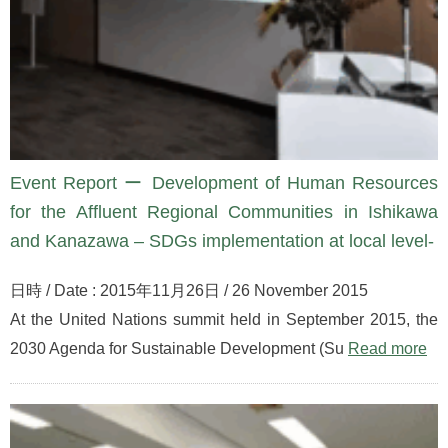
Event Report ー Development of Human Resources
for the Affluent Regional Communities in Ishikawa
and Kanazawa – SDGs implementation at local level-
日時 / Date : 2015年11月26日 / 26 November 2015
At the United Nations summit held in September 2015, the
2030 Agenda for Sustainable Development (Su
Read more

Your instructions: For each entry, repeat its text exactly and leave out any picture it holds.

Response:
Event Report ー Development of Human Resources
for the Affluent Regional Communities in Ishikawa
and Kanazawa – SDGs implementation at local level-
日時 / Date : 2015年11月26日 / 26 November 2015
At the United Nations summit held in September 2015, the
2030 Agenda for Sustainable Development (Su
Read more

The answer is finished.